You learn what works well. When things don’t work well, you know why or you know how to find out. Often, the prompt needs polishing. What’s the best way to get a better prompt? Ask the AI itself. You soon discover that your initial prompt was somehow ambiguous or unclear.
You start improving your prompts, with and without help from AI, to see what works. You adjust your prompt… try it out… the response wasn’t great… adjust it again.
You suddenly realize that this process is really no different from coding and debugging. You have an engineer mindset. You are now a prompt engineer. And you do it all with English, not code.
“The hottest new programming language is English”
Andrej Karpathy, AI Scientist
If prompts are little tools, then they can be shared with others. Once it’s tested and validated, it can go into a central repository for other team members to use. You’re ready to start building your shared prompt library. This makes the “Stage One” team members around you more effective. You’ve improved the AI proficiency of your team.
You discover:
- Every prompt is just a draft. It’s not done until AI improves it.

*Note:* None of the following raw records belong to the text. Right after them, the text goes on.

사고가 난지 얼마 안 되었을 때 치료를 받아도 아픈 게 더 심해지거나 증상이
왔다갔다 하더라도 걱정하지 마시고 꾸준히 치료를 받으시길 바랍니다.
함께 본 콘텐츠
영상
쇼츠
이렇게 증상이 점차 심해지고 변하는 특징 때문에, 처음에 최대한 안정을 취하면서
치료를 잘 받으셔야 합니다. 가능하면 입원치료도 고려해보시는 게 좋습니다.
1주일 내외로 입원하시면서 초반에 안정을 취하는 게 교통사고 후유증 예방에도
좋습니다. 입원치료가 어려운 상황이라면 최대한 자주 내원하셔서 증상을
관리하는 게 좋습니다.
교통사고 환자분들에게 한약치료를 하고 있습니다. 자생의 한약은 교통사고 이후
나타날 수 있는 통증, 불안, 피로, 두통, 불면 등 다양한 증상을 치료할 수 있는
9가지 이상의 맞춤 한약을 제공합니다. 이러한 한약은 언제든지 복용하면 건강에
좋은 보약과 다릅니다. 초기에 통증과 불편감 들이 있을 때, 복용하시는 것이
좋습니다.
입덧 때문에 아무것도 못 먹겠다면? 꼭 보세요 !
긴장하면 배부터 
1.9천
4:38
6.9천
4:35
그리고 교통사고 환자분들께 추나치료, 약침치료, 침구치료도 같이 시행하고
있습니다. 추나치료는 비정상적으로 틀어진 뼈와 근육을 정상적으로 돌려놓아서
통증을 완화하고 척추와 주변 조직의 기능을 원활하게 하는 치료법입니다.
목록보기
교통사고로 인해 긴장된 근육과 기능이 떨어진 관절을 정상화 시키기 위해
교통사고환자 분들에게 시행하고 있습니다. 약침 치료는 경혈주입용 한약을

- You need a shared prompt library to manage these prompts. But any tool will do: Google Drive, Evernote, Notion, whatever.
- You can give someone a powerful prompt but they still might not use it. Tech changes fast. Humans change slowly.

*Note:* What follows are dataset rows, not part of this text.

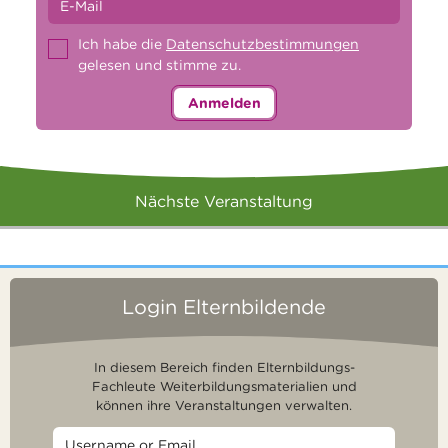
Ich habe die
Datenschutzbestimmungen
gelesen und stimme zu.
Anmelden
Nächste Veranstaltung
Login Elternbildende
In diesem Bereich finden Elternbildungs-
Fachleute Weiterbildungsmaterialien und
können ihre Veranstaltungen verwalten.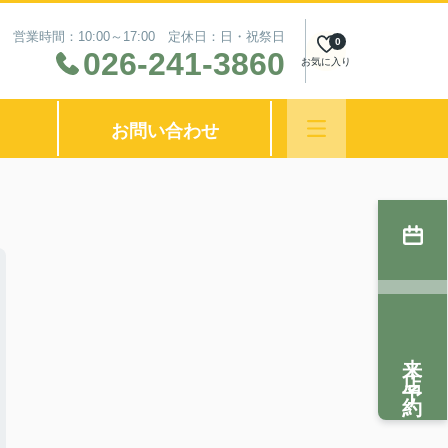
営業時間：10:00～17:00 定休日：日・祝祭日
0
026-241-3860
お気に入り
お問い合わせ
来店予約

Tips for Prompt Engineers:
To improve any prompt prior to making an official prompt for your library, ask AI to improve it first. This codifies the prompt, improving the structure and clarity and making it more reusable.
Use this “Prompt Improvement Prompt”
Improve this prompt for clarity, consistency, and reusability. Your task is to revise the draft below so it performs reliably across different use cases. Focus on tightening the language, improving structure, and removing ambiguity. The final version should be easy for others to reuse.
[Paste draft prompt]
Here is one of my content strategy prompts, before and after I asked AI to revise it.

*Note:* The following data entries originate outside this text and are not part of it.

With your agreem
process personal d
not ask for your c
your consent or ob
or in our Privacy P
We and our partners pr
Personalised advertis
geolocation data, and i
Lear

To confirm that the revised prompt is better, I tested it. Here are the responses for both the original and the revised prompts. The difference is significant!
Test your prompts with various uploads and in various use cases. Try it many times, giving it different inputs and see if it performs consistently. If it works as expected 4 out of 5 times, it’s good enough for a beta release. Drop it into the library. Ask for input. You can always tune it up later.
Rachel Woods suggests that bad prompts have one of two problems. Each has its own fix.
- If the substance (what it says) is bad … add more context, fix your instructions
- If the style (how it says it) is bad …add response formats, examples and success criteria
“The fastest way to a great prompt is to write a bad one first, then fix what the AI gets wrong.”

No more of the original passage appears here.